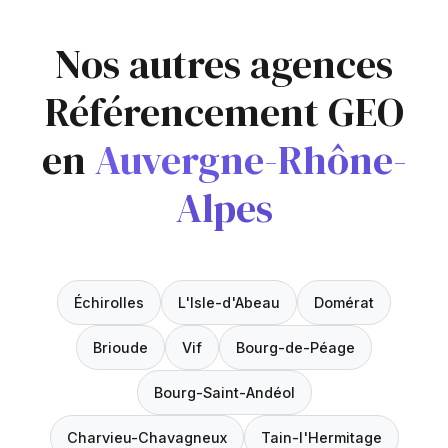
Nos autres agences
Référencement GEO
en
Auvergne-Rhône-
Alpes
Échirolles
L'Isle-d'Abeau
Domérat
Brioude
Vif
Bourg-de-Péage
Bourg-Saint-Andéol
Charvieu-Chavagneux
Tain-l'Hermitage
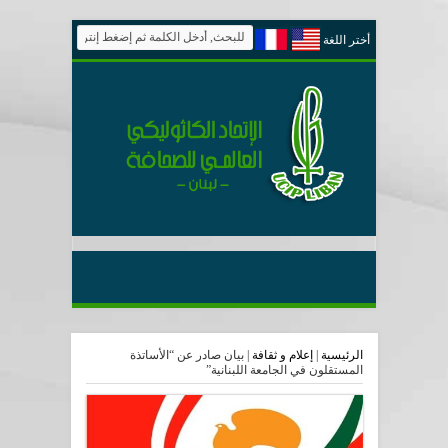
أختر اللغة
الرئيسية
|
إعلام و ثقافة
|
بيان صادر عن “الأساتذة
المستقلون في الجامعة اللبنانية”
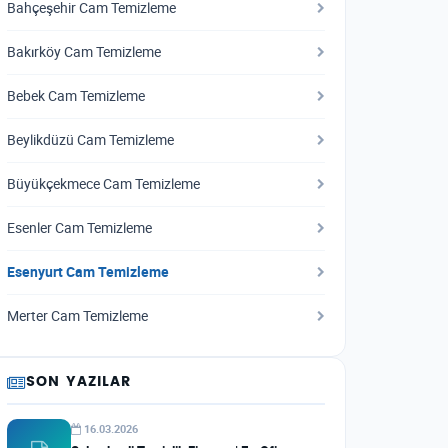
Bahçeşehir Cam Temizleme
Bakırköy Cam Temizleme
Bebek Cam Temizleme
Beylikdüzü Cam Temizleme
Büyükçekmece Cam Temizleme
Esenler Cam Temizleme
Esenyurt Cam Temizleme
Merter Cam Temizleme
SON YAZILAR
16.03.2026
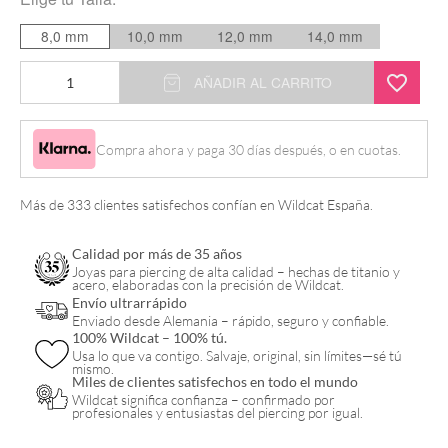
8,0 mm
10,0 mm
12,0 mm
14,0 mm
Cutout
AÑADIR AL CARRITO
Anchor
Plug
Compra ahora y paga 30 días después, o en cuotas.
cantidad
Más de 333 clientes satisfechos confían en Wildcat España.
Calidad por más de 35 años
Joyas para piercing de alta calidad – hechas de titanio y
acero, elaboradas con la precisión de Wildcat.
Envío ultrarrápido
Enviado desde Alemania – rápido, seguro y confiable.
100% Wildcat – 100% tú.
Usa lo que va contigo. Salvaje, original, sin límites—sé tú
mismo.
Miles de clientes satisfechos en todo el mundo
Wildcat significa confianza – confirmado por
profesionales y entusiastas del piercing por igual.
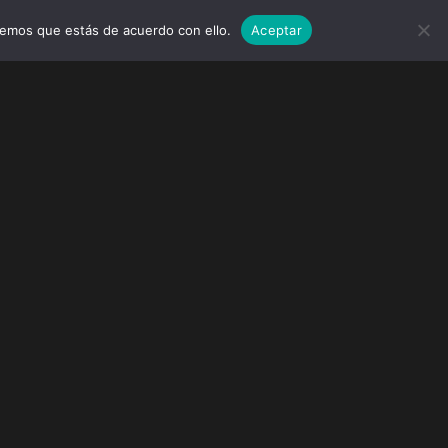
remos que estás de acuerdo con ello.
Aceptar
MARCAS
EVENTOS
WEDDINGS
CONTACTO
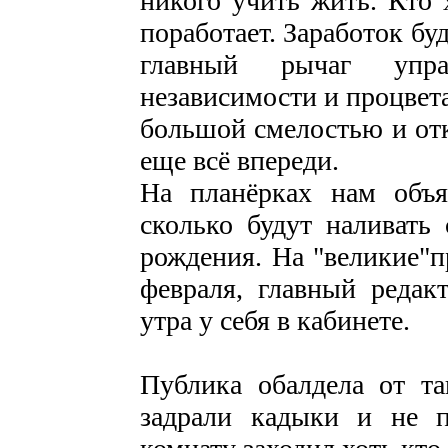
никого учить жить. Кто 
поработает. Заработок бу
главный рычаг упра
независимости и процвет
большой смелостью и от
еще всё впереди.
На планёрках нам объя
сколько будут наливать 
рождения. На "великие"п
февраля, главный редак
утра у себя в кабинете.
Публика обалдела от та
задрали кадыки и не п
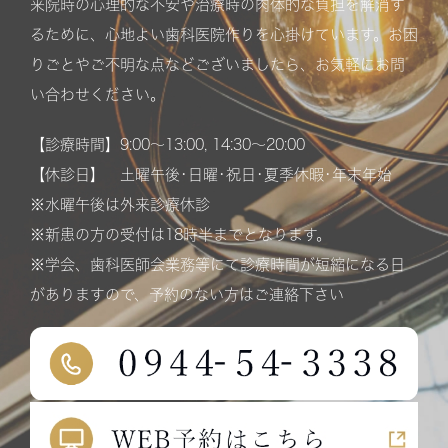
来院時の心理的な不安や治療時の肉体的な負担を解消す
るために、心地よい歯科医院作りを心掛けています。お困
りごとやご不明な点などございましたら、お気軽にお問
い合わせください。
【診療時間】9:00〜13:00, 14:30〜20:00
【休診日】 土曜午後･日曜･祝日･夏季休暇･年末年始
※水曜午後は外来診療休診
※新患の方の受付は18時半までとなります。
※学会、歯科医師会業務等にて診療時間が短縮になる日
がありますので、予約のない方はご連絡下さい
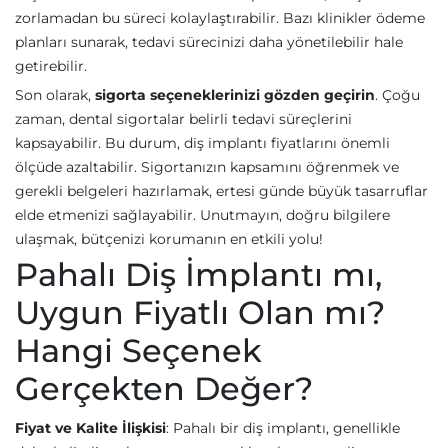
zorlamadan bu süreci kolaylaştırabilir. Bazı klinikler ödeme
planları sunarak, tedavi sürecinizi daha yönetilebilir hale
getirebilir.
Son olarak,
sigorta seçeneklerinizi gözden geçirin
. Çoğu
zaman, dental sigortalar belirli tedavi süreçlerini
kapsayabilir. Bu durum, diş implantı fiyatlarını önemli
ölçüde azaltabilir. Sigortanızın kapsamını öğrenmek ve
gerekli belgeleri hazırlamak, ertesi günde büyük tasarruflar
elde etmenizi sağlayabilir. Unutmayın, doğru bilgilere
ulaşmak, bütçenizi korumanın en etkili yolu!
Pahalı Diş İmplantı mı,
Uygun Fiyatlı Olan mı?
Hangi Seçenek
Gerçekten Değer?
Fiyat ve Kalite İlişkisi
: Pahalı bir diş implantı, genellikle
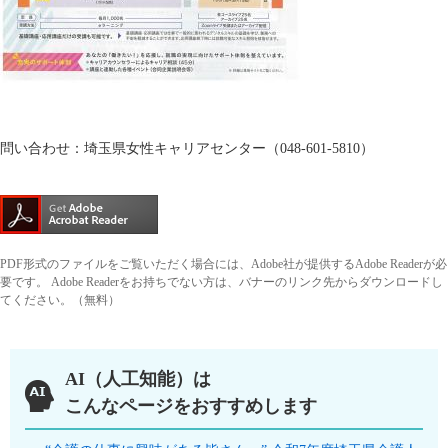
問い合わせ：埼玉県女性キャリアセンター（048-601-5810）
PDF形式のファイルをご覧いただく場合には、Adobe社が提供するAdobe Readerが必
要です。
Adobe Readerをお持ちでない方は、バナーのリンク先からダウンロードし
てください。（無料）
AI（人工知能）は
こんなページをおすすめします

■ ■ ■ ■ ■

> _What the task requires_:
Transcribe all the data word for word; the images stay out.

> _Task answer_:
Nos autres agences
Référencement GEO
en
Auvergne-Rhône-
Alpes
Échirolles
L'Isle-d'Abeau
Domérat
Brioude
Vif
Bourg-de-Péage
Bourg-Saint-Andéol
Charvieu-Chavagneux
Tain-l'Hermitage
أختر اللغة
الرئيسية
|
إعلام و ثقافة
|
بيان صادر عن “الأساتذة
المستقلون في الجامعة اللبنانية”
Bahçeşehir Cam Temizleme
Bakırköy Cam Temizleme
Bebek Cam Temizleme
Beylikdüzü Cam Temizleme
Büyükçekmece Cam Temizleme
Esenler Cam Temizleme
Esenyurt Cam Temizleme
Merter Cam Temizleme
SON YAZILAR
16.03.2026
8,0 mm
10,0 mm
12,0 mm
14,0 mm
Cutout
AÑADIR AL CARRITO
Anchor
Plug
Compra ahora y paga 30 días después, o en cuotas.
cantidad
Más de 333 clientes satisfechos confían en Wildcat España.
Calidad por más de 35 años
Joyas para piercing de alta calidad – hechas de titanio y
acero, elaboradas con la precisión de Wildcat.
Envío ultrarrápido
Enviado desde Alemania – rápido, seguro y confiable.
100% Wildcat – 100% tú.
Usa lo que va contigo. Salvaje, original, sin límites—sé tú
mismo.
Miles de clientes satisfechos en todo el mundo
Wildcat significa confianza – confirmado por
profesionales y entusiastas del piercing por igual.
remos que estás de acuerdo con ello.
Aceptar
MARCAS
EVENTOS
WEDDINGS
CONTACTO
никого учить жить. Кто 
поработает. Заработок бу
главный рычаг упра
независимости и процвет
большой смелостью и от
еще всё впереди.
На планёрках нам объя
сколько будут наливать 
рождения. На "великие"п
февраля, главный редак
утра у себя в кабинете.
Публика обалдела от та
задрали кадыки и не п
来院時の心理的な不安や治療時の肉体的な負担を解消す
るために、心地よい歯科医院作りを心掛けています。お困
りごとやご不明な点などございましたら、お気軽にお問
い合わせください。
【診療時間】9:00〜13:00, 14:30〜20:00
【休診日】 土曜午後･日曜･祝日･夏季休暇･年末年始
※水曜午後は外来診療休診
※新患の方の受付は18時半までとなります。
※学会、歯科医師会業務等にて診療時間が短縮になる日
がありますので、予約のない方はご連絡下さい
zorlamadan bu süreci kolaylaştırabilir. Bazı klinikler ödeme
planları sunarak, tedavi sürecinizi daha yönetilebilir hale
getirebilir.
Son olarak,
sigorta seçeneklerinizi gözden geçirin
. Çoğu
zaman, dental sigortalar belirli tedavi süreçlerini
kapsayabilir. Bu durum, diş implantı fiyatlarını önemli
ölçüde azaltabilir. Sigortanızın kapsamını öğrenmek ve
gerekli belgeleri hazırlamak, ertesi günde büyük tasarruflar
elde etmenizi sağlayabilir. Unutmayın, doğru bilgilere
ulaşmak, bütçenizi korumanın en etkili yolu!
Pahalı Diş İmplantı mı,
Uygun Fiyatlı Olan mı?
Hangi Seçenek
Gerçekten Değer?
Fiyat ve Kalite İlişkisi
: Pahalı bir diş implantı, genellikle
問い合わせ：埼玉県女性キャリアセンター（048-601-5810）
PDF形式のファイルをご覧いただく場合には、Adobe社が提供するAdobe Readerが必
要です。
Adobe Readerをお持ちでない方は、バナーのリンク先からダウンロードし
てください。（無料）
AI（人工知能）は
こんなページをおすすめします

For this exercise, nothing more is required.